朝ドラ『エール』三郎(唐沢寿明)最期のシーンの裏側 演出・松園武大が語る
第1話から再放送中のNHK連続テレビ小説『エール』。8月26日からは、第11週「家族のうた」が放送される。『エール』の中でも視聴者の話題となった第11週の演出を手がけた松園武大氏よりコメントが寄せられた。
新型コロナウイルスの感染拡大の影響により、6月27日放送の第65話をもって一時休止中の『エール』。放送は9月14日より再開される。

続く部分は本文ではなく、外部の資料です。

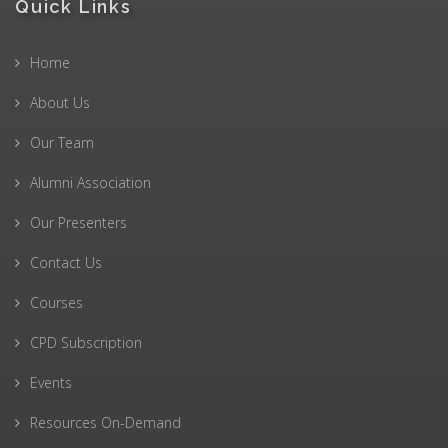
Quick Links
Home
About Us
Our Team
Alumni Association
Our Presenters
Contact Us
Courses
CPD Subscription
Events
Resources On-Demand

第11週「家族のうた」は、主人公・裕一(窪田正孝)の久しぶりの帰郷、そしていつも応援してきた父・三郎(唐沢寿明)との別れが描かれ、物語の節目にもなる週となっている。
裕一の帰郷によって、古山家はもちろん、喜多一の面々、川俣銀行の面々など序盤の物語を彩った登場人物たちが次々に再登場した。演出を担当した松園氏は、第11週が前半の大きな節目になると認識していたという。

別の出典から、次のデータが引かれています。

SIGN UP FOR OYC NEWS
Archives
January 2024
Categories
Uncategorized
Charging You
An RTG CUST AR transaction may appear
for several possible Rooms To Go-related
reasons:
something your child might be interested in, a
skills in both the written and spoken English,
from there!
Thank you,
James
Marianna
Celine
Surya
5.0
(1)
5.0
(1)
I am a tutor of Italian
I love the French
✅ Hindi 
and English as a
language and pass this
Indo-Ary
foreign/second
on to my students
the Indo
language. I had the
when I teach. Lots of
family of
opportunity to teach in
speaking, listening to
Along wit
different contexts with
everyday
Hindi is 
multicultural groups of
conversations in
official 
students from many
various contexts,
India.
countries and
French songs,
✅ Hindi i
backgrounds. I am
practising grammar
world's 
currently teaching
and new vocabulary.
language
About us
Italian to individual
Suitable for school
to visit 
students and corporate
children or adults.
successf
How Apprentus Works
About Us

「福島の家族のことはずっと裕一の中にある最大の問題でした。その問題に改めて向き合うこの週は、前半の大きな節目になると認識していました。演出するにあたって大事にしたことは“変化”と“不変”です。親は白髪が増え、喜多一や銀行は潰れてしまい、裕一が知らない間に様々なことが変わってしまいましたが、故郷の匂いと人々の温かい心は変わらずに残っている。故郷との再会を視聴者が裕一と同じ目線で体験していけるように意識しました」
余命が長くないと知った三郎が、息子の裕一、浩二(佐久本宝)それぞれに残した言葉も視聴者の涙を誘った。撮影時はキャスト、スタッフ全員が三郎の最期を見届ける感覚だったと松園氏は語る。

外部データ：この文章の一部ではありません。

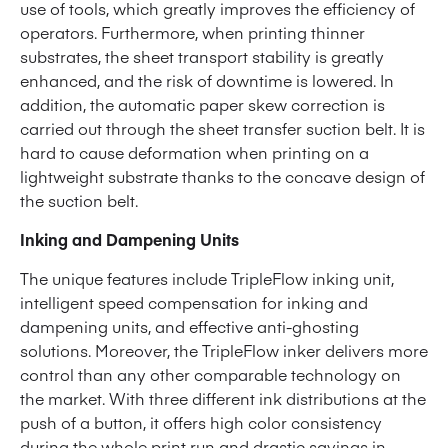
use of tools, which greatly improves the efficiency of
operators. Furthermore, when printing thinner
substrates, the sheet transport stability is greatly
enhanced, and the risk of downtime is lowered. In
addition, the automatic paper skew correction is
carried out through the sheet transfer suction belt. It is
hard to cause deformation when printing on a
lightweight substrate thanks to the concave design of
the suction belt.
Inking and Dampening Units
The unique features include TripleFlow inking unit,
intelligent speed compensation for inking and
dampening units, and effective anti-ghosting
solutions. Moreover, the TripleFlow inker delivers more
control than any other comparable technology on
the market. With three different ink distributions at the
push of a button, it offers high color consistency
during the whole print run and drastic savings in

「三郎が最期に子供たちに残す言葉を、その思いを、我々スタッフも一瞬も逃すことなく撮影するぞ、という緊張感と熱気に包まれた撮影現場でした。普段、朝ドラは放送とは違う順番で撮影するのですが、この時はほとんど順番通りに撮影できたこともあって、出演者、スタッフみんなで愛すべき父・三郎の最期を見届けるような感覚になっていました。撮影した場面からは、長い期間、撮影の苦楽を共にした古山家のみなさんの絆を強く感じました」
また、第11週の最後(第55回)は、タイトルバックがなかったことも大きな話題となった。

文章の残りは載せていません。